Daher sollten Patienten nicht selbst herumdoktern und bei Ärzten vorsichtig sein, die nur nach einem groben Raster à la «Schnupfen? Nimm Pulsatilla» oder «Regelschmerzen? Lutsch Mönchspfeffer» vorgehen. «Das Klientel, das zu einem Heilpraktiker kommt, sind Menschen mit chronischen Krankheiten, die zuvor von Arzt zu Arzt gelaufen sind und keine Besserung erlebten», erklärt Liebing-Gabel. Klassiker sind häufige Infekte, Heuschnupfen, Asthma, Allergien, Migräne, rheumatische Beschwerden, Neurodermitis oder Bluthochdruck.

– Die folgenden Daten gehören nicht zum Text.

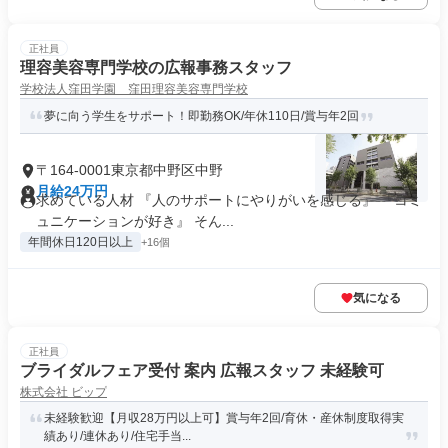
正社員
理容美容専門学校の広報事務スタッフ
学校法人窪田学園 窪田理容美容専門学校
夢に向う学生をサポート！即勤務OK/年休110日/賞与年2回
〒164-0001東京都中野区中野
月給24万円
求めている人材 『人のサポートにやりがいを感じる』 『コミ
ュニケーションが好き』 そん...
年間休日120日以上
+16個
気になる
正社員
ブライダルフェア受付 案内 広報スタッフ 未経験可
株式会社 ビップ
未経験歓迎【月収28万円以上可】賞与年2回/育休・産休制度取得実
績あり/連休あり/住宅手当...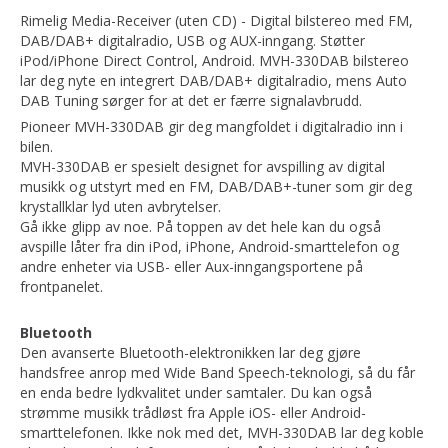
Rimelig Media-Receiver (uten CD) - Digital bilstereo med FM,
DAB/DAB+ digitalradio, USB og AUX-inngang. Støtter
iPod/iPhone Direct Control, Android. MVH-330DAB bilstereo
lar deg nyte en integrert DAB/DAB+ digitalradio, mens Auto
DAB Tuning sørger for at det er færre signalavbrudd.
Pioneer MVH-330DAB gir deg mangfoldet i digitalradio inn i
bilen.
MVH-330DAB er spesielt designet for avspilling av digital
musikk og utstyrt med en FM, DAB/DAB+-tuner som gir deg
krystallklar lyd uten avbrytelser.
Gå ikke glipp av noe. På toppen av det hele kan du også
avspille låter fra din iPod, iPhone, Android-smarttelefon og
andre enheter via USB- eller Aux-inngangsportene på
frontpanelet.
Bluetooth
Den avanserte Bluetooth-elektronikken lar deg gjøre
handsfree anrop med Wide Band Speech-teknologi, så du får
en enda bedre lydkvalitet under samtaler. Du kan også
strømme musikk trådløst fra Apple iOS- eller Android-
smarttelefonen. Ikke nok med det, MVH-330DAB lar deg koble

Oft können Globuli die schulmedizinische Behandlung begleiten. «Wenn ich sehe, dass sich Begleitsymptome einer Krankheit - etwa Schlaflosigkeit bei Bluthochdruck - bessern, kann ich die Medikamente nach und nach, mit regelmäßiger Blutdruckkontrolle, ausschleichen», erklärt Laurentius.

Bei schweren Krankheiten sind Globuli allein kaum das Mittel der Wahl - Beschwerden, die mit einer Grunderkrankung einhergehen, sollen sie aber lindern können, etwa bei Diabetes oder auch Krebs. «Ich versuche, den Patienten zu stärken und Nebenwirkungen von Chemotherapie und Bestrahlung zu lindern», sagt Laurentius.

Er selbst ist von Haus aus Arzt. Heilpraktiker haben eine medizinische Ausbildung und werden nach einer Prüfung vor dem Gesundheitsamt zugelassen. Im Idealfall arbeiten sie, insbesondere wenn sie einen homöopathischen Behandlungsschwerpunkt haben, eng mit Ärzten zusammen. Der Patient kommt aber nicht drum herum: Er muss selbst entscheiden, bei wem er Hilfe einholt.